Appellant claims the evidence is insufficient to support the findings and judgment of the court. Appellant takes that position since none of the witnesses could testify they observed him in possession of a knife nor could they say that he had a knife in his hand when he struck Tucker in the back. He thus reasons that this Court should declare the evidence insufficient under the authority of Manlove v. State (1968), 250 Ind. 70, 232 N.E.2d 874. However, appellant misconstrues Manlove. In that opinion, Justice Hunter correctly stated that it was the duty of the trier of fact at the trial level to exclude every reasonable hypothesis of innocence of the defendant when evidence was circumstantial. However, Justice Hunter went on to point out that it was improper for this Court to *795substitute its weighing of the evidence for that of the trial court when there was conflicting evidence.

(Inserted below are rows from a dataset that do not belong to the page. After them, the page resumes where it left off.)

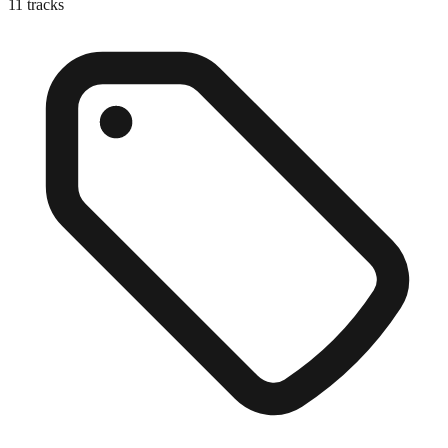
11
tracks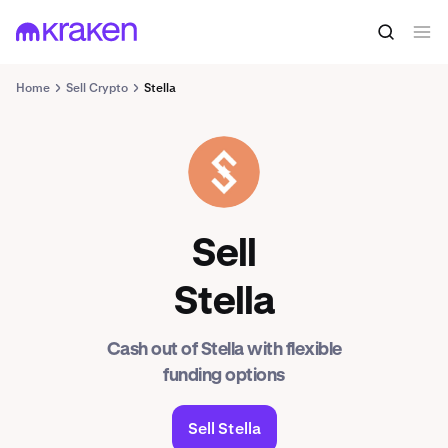
Home
Sell Crypto
Stella
ALPHA
Sell
Stella
Cash out of Stella with flexible
funding options
Sell Stella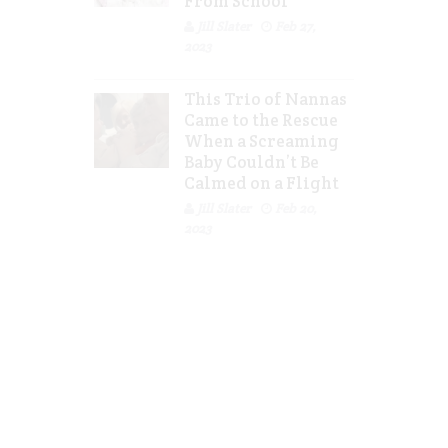
From School
Jill Slater
Feb 27,
2023
This Trio of Nannas
Came to the Rescue
When a Screaming
Baby Couldn’t Be
Calmed on a Flight
Jill Slater
Feb 20,
2023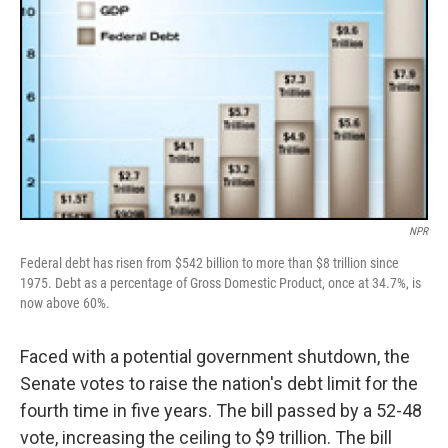
NPR
Federal debt has risen from $542 billion to more than $8 trillion since
1975. Debt as a percentage of Gross Domestic Product, once at 34.7%, is
now above 60%.
Faced with a potential government shutdown, the
Senate votes to raise the nation's debt limit for the
fourth time in five years. The bill passed by a 52-48
vote, increasing the ceiling to $9 trillion. The bill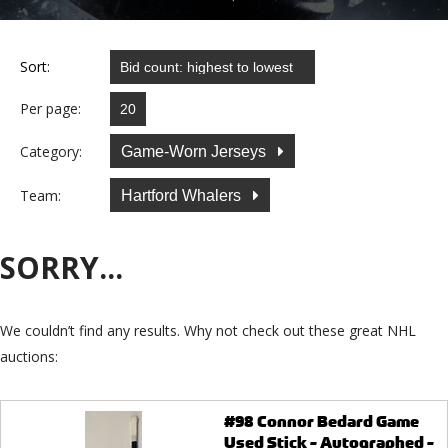
Sort:
Per page:
Category:
Game-Worn Jerseys
Team:
Hartford Whalers
SORRY...
We couldn’t find any results. Why not check out these great NHL
auctions:
#98 Connor Bedard Game
Used Stick - Autographed -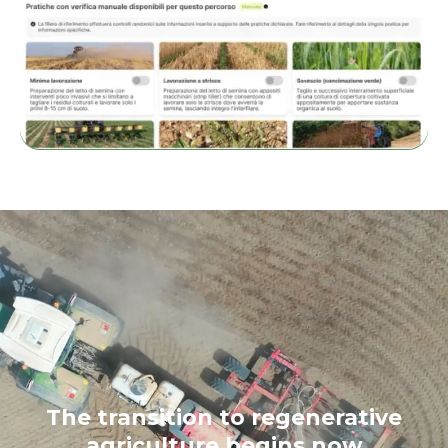
The transition to regenerative
agriculture begins now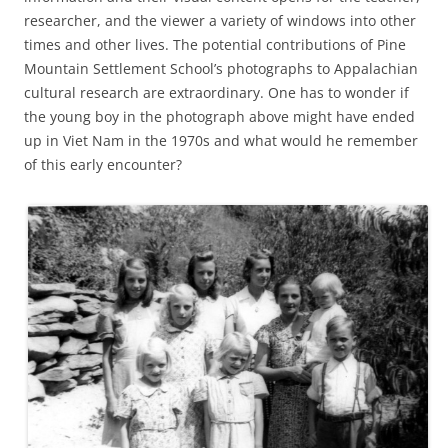
researcher, and the viewer a variety of windows into other
times and other lives. The potential contributions of Pine
Mountain Settlement School’s photographs to Appalachian
cultural research are extraordinary. One has to wonder if
the young boy in the photograph above might have ended
up in Viet Nam in the 1970s and what would he remember
of this early encounter?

Manlove does not stand for the proposition that this Court will reweigh the evidence on appeal. In fact, the exact opposite is true. What Manlove does stand for is that when there is a total lack of sufficient evidence to tie an appellant to the crime of which he stands convicted, it is necessary for this Court to reverse such a conviction. This is not the situation in the case at bar. Here witnesses observed Tucker standing across the street from where the fight was taking place. Appellant ran to Tucker, grabbed him, struck him forcefully in the back, and then ran from the scene.
There is no evidence that Tucker was otherwise engaged in any of the altercation, and the evidence is that he was not struck by any one other than appellant either before or after appellant's attack. Immediately after being struck by appellant, Tucker was found to have the wound above described. The inescapable conclusion as found by the trial court was that appellant did in fact inflict the wound. Onee this was established, the trial court was justified in finding the intent to commit murder as inferred from the deliberate use of a deadly weapon in a manner reasonably likely to cause death. Brumley v. State (1986), Ind., 492 N.E.2d 281. There is ample evidence in this record to support the decision of the trial court.
Based upon his above contentions, appellant also claims the findings and judgment of the trial court are contrary to law. For the reasons stated above, the findings and judgment of the trial court are entirely in keeping with the existing law in this state.
The trial court is affirmed.
SHEPARD, C.J., and DeBRULER, PIVARNIK and DICKSON, JJ., concur.